__Exercise details__
Find the string "sukacita" in the entries and copy each line that has it.

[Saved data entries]
□ □ □ □
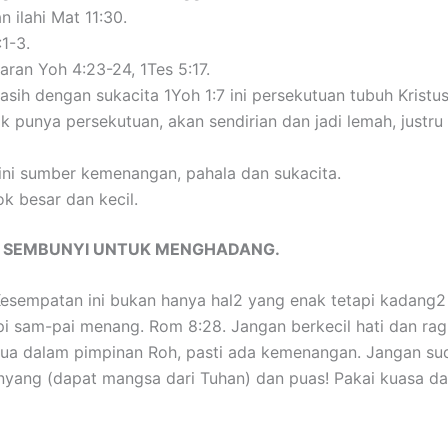
 ilahi Mat 11:30.
1-3.
ran Yoh 4:23-24, 1Tes 5:17.
sih dengan sukacita 1Yoh 1:7 ini persekutuan tubuh Kristu
ak punya persekutuan, akan sendirian dan jadi lemah, justru
ini sumber kemenangan, pahala dan sukacita.
k besar dan kecil.
AT SEMBUNYI UNTUK MENGHADANG.
esempatan ini bukan hanya hal2 yang enak tetapi kadang2 
pi sam-pai menang. Rom 8:28. Jangan berkecil hati dan rag
mua dalam pimpinan Roh, pasti ada kemenangan. Jangan sud
nyang (dapat mangsa dari Tuhan) dan puas! Pakai kuasa da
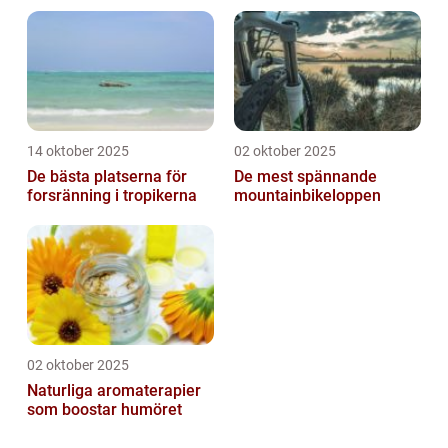
14 oktober 2025
02 oktober 2025
De bästa platserna för
De mest spännande
forsränning i tropikerna
mountainbikeloppen
02 oktober 2025
Naturliga aromaterapier
som boostar humöret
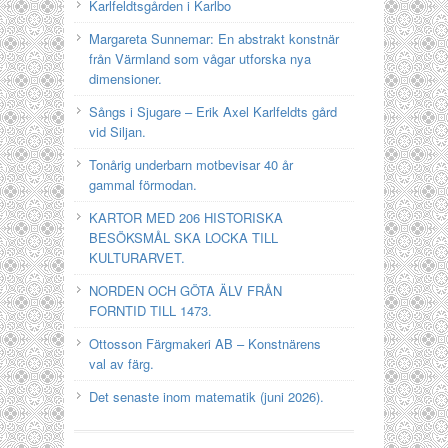
Karlfeldtsgården i Karlbo
Margareta Sunnemar: En abstrakt konstnär
från Värmland som vågar utforska nya
dimensioner.
Sångs i Sjugare – Erik Axel Karlfeldts gård
vid Siljan.
Tonårig underbarn motbevisar 40 år
gammal förmodan.
KARTOR MED 206 HISTORISKA
BESÖKSMÅL SKA LOCKA TILL
KULTURARVET.
NORDEN OCH GÖTA ÄLV FRÅN
FORNTID TILL 1473.
Ottosson Färgmakeri AB – Konstnärens
val av färg.
Det senaste inom matematik (juni 2026).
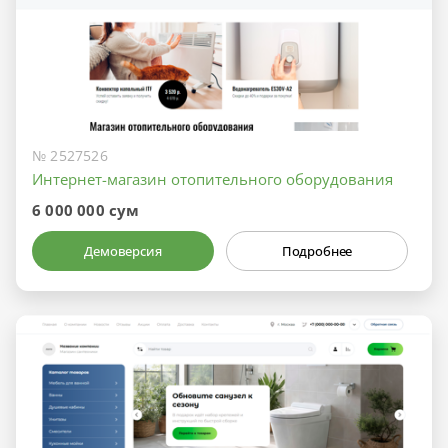
№ 2527526
Интернет-магазин отопительного оборудования
6 000 000 сум
Демоверсия
Подробнее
□ □ □ □
__Finished exercise__
sih dengan sukacita 1Yoh 1:7 ini persekutuan tubuh Kristu
ini sumber kemenangan, pahala dan sukacita.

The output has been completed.